Less Wrong put together a great dataset on the growth of machine learning systems between 1952 and 2021. While there are many variables that are important in judging the performance and intelligence of systems, their dataset focuses on parameter count. It does this because it's easy to find data that is also a reasonable proxy for model complexity.
Giuliano Giacaglia and Less Wrong (click here for an interactive version)
One of the simplest takeaways is that ML training compute has been doubling basically every six months since 2010. Compared to Moore's Law, where compute power doubled every two years, we're radically eclipsing that. Especially as we've entered a new era of technology.
Now, to balance this out, we have to ask the question, what actually makes AI intelligent? Model size is important, but you also have factors like training compute and training dataset size. You also must consider the actual results that these systems produce. As well, model size isn't a 1-t0-1 with model complexity as architectures and domains have different inputs and needs (but can have similar sizes).
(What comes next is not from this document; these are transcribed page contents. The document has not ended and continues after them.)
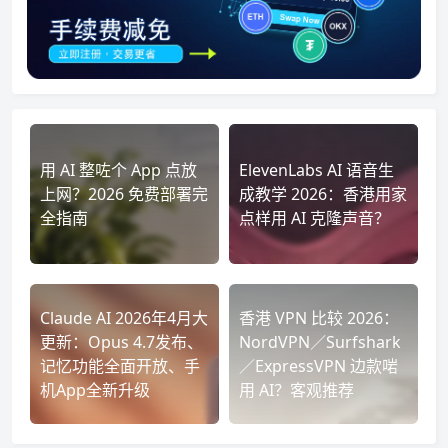
用 AI 整咗个 App 点放
ElevenLabs AI 语音生
上网？2026 免费部署完
成教学 2026：香港用家
全指南
点样用 AI 克隆声音？
Claude AI 2026年4月大
香港 VPN 比较 2026：
更新：Opus 4.7发布、
NordVPN／Surfshark
记忆功能全面开放、手
／ExpressVPN 边款啱
机App全新升级
用 AI？客观推荐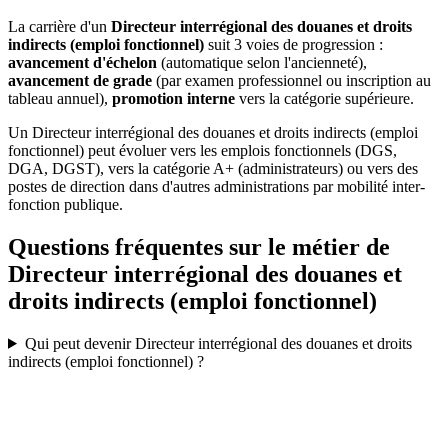
La carrière d'un
Directeur interrégional des douanes et droits
indirects (emploi fonctionnel)
suit 3 voies de progression :
avancement d'échelon
(automatique selon l'ancienneté),
avancement de grade
(par examen professionnel ou inscription au
tableau annuel),
promotion interne
vers la catégorie supérieure.
Un Directeur interrégional des douanes et droits indirects (emploi
fonctionnel) peut évoluer vers les emplois fonctionnels (DGS,
DGA, DGST), vers la catégorie A+ (administrateurs) ou vers des
postes de direction dans d'autres administrations par mobilité inter-
fonction publique.
Questions fréquentes sur le métier de
Directeur interrégional des douanes et
droits indirects (emploi fonctionnel)
Qui peut devenir Directeur interrégional des douanes et droits
indirects (emploi fonctionnel) ?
A few other brief takeaways are that language models have seen the most growth, while gaming models have the fewest trainable parameters. This is somewhat counterintuitive at first glance, but makes sense as the complexity of games means that they have more constraints in other domains. If you really get into the data, there are plenty more questions and insights to be had. But, you can learn more from either Giancarlo or Less Wrong.
And, a question to leave with is whether the scaling laws of machine learning will differ as deep learning become more prevalent. Right now, model size comparisons suggest not, but there are so many other metrics to consider.
What do you think is going to happen?